In this case, the condition of probation required appellant to pay $10,000 a month. Behind the condition was an implied order to “pay as much as he could” as determined by the judge. We do not find this to be a clear and unambiguous standard. The appellant did not receive notice that he would have to pay as much as he could, and he had no way to calculate such an amount. Revocation of probation for failure to pay fees and restitution when an appellant is unable to pay the total amount denies due process of law. See Bearden v. Georgia, 461 U.S. 660, 673, 103 S.Ct. 2064, 2073, 76 L.Ed.2d 221 (1983) (holding that a revocation of probation for “failure to pay a fine or restitution” when the probationer did not have the ability to pay is “contrary to the fundamental fairness required by the Fourteenth Amendment”); Friedl, 773 S.W.2d at 72 (citing Wike v. State, 725 S.W.2d 465, 470 (Tex.App.—Houston [1st Dist .] 1987, no pet.)).

In Arterberry v. State, the Tyler Court of Appeals upheld the revocation of community supervision where a trial judge felt the appellant “had the money to do more than what [he] did.” 800 S.W.2d 580, 582 (Tex.App.—Tyler 1990, no pet.). However,' we distinguish this case. In Arterber-ry, the appellant only had to pay a $405.50 fíne, plus a $35 per month supervision fee. See id. The State established that appellant had $509 a month in disposable income after expenses. See id. When an appellant has an ability to pay, it is easy to conclude his non-payment was intentional. See, e.g., Stanfield, 718 S.W.2d at 738 (explaining when inability is not raised as an affirmative defense, the State can easily show intentional failure to pay by establishing one had the ability to pay, but did not). However, in the case before us today, appellant does not have enough disposable income to pay his restitution, and so the same conclusion cannot be reached.

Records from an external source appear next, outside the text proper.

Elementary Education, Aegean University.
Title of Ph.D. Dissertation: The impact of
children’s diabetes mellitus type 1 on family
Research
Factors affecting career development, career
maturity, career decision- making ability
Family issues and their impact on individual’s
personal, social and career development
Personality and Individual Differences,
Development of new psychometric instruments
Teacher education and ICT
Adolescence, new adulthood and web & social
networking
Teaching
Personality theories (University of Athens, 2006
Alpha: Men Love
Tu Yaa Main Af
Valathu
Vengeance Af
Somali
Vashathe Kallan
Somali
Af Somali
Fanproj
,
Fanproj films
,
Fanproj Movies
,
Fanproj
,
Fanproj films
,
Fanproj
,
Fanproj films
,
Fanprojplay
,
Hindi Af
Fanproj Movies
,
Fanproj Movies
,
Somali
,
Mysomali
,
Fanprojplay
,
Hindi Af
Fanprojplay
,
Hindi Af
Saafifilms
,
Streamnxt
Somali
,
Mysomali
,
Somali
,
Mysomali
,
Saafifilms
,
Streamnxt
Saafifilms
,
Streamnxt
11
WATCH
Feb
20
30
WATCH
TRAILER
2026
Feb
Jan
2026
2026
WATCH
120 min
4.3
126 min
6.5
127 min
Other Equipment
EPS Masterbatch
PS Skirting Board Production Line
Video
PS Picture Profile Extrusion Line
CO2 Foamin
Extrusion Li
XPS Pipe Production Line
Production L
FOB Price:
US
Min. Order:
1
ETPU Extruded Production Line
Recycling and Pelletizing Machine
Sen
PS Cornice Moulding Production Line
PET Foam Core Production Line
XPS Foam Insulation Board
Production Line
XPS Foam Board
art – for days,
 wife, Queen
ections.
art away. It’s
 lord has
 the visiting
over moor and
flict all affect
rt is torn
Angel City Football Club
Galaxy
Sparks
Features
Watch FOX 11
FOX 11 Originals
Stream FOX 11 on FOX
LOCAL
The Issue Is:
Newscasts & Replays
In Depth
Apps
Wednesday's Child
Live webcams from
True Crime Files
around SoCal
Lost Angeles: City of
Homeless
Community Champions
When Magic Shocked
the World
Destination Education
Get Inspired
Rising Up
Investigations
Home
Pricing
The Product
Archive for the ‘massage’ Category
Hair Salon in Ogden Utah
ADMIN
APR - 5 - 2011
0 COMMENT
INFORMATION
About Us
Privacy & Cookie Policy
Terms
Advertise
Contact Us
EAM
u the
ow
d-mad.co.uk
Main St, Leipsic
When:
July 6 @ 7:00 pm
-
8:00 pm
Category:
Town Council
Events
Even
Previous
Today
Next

In Duke v. State, the San Antonio Court of Appeals did not find it to be an abuse of discretion for a trial court to revoke appellant’s probation because there was an intentional failure to pay fees. 2 S.W.3d 512, 517 (Tex.App.—San Antonio 1999, no pet.). In Duke, appellant owed court costs, administrative fees, and court-appointed attorney fees. See id. In addition, he had to perform community service or “community restitution.” See id. Appellant did not make any payments and did not perform any community service. The court upheld the revocation of probation, noting that based on the evidence introduced, appellant could have made a partial payment or could have at least made a good faith effort to attempt some payments. See id. In the present case, appellant made partial payments of his restitution amount, and his failure to pay was unintentional. Thus, Duke is distinguished.

We find the judge’s implied order to “pay as much you can” is vague and unreasonable, and we sustain appellant’s second and third points of error.

Conclusion

We sustain points of error one, two, and three. We reverse the judgment and order the motion to revoke be dismissed. 
      
      . Appellant had to pay $10,000 a month restitution on one of the theft charges and $1,600 for the other theft charge.
     
      
      . No appeal was taken from the trial court’s action on this second count.
     
      
      . Appellant presented evidence that he earned $7 an hour working for Ludco, Inc. He later resigned from Ludco, Inc. and worked on his father’s chicken farm, earning between $1000 and $1200 a month.